I have a total of two bikes that I keep at work or at home. I always bike to and from my work unless it rains, in which case i take a taxi (and don't bring my bike). If the probability of rain on any leg of the commute is 2/5, what is the probability that it does not rain and I won't have a bike to use?

Answer 1

The probability that it does not rain and the student won't have a bike to use is 36/625, given the independent probability of rain and taxi use.

Step-by-step explanation:

The situation described involves probability and the probability of independent events. With two bikes and a 2/5 chance of rain for any given commute, we need to work out the possibility of being bikeless on a non-rainy day. Since there are two commutes in a day (to work and back from work), the probability of it not raining for both commutes is (1 - 2/5) * (1 - 2/5) = 3/5 * 3/5 = 9/25. Now, the only way the student won't have a bike is if it did not rain on both legs of the prior day's commute, which has a probability of 9/25, and they took a taxi both times (hence, leaving both bikes at the same location and not having a bike where needed).

To be without a bike after two taxi rides, the probability of taking a taxi in the first leg of the commute is 2/5, and it is the same for the second leg. Since the taxi rides are independent from day to day, we find the probability of no rain and having taken a taxi twice the day before: 9/25 * 2/5 * 2/5 = 36/625.

Answer 2

To calculate the probability that it does not rain and I won't have a bike to use, we can use the concept of conditional probability. Given that the probability of rain on any leg of the commute is 2/5, and the probability of having a bike to use is 2/5, the probability of it not raining and not having a bike to use is 6/25.

Step-by-step explanation:

To solve this problem, we can use the concept of conditional probability.
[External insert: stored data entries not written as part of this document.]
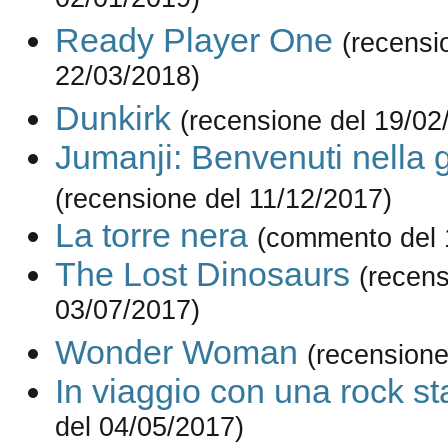
02/01/2019)
Ready Player One
(recensi
22/03/2018)
Dunkirk
(recensione del 19/02
Jumanji: Benvenuti nella 
(recensione del 11/12/2017)
La torre nera
(commento del 
The Lost Dinosaurs
(recens
03/07/2017)
Wonder Woman
(recensione
In viaggio con una rock st
del 04/05/2017)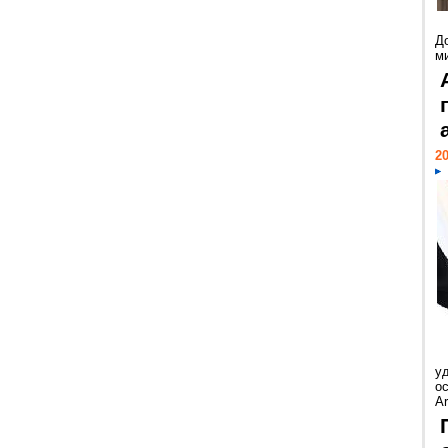
Д
м
20
у
ос
Ar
Let's represent the events as follows:

A: It does not rain

B: I don't have a bike to use

We want to find the probability of event (A and B), which is essentially the probability that it does not rain and I won't have a bike to use.

Given that the probability of rain on any leg of the commute is 2/5, we can determine the probability of it not raining on any given leg as 1 - 2/5 = 3/5.

Similarly, the probability of having a bike to use is 2/5.

Using these probabilities, we can calculate the probability of event (A and B) as the product of the individual probabilities: (3/5) * (2/5) = 6/25.

Therefore, the probability that it does not rain and I won't have a bike to use is 6/25.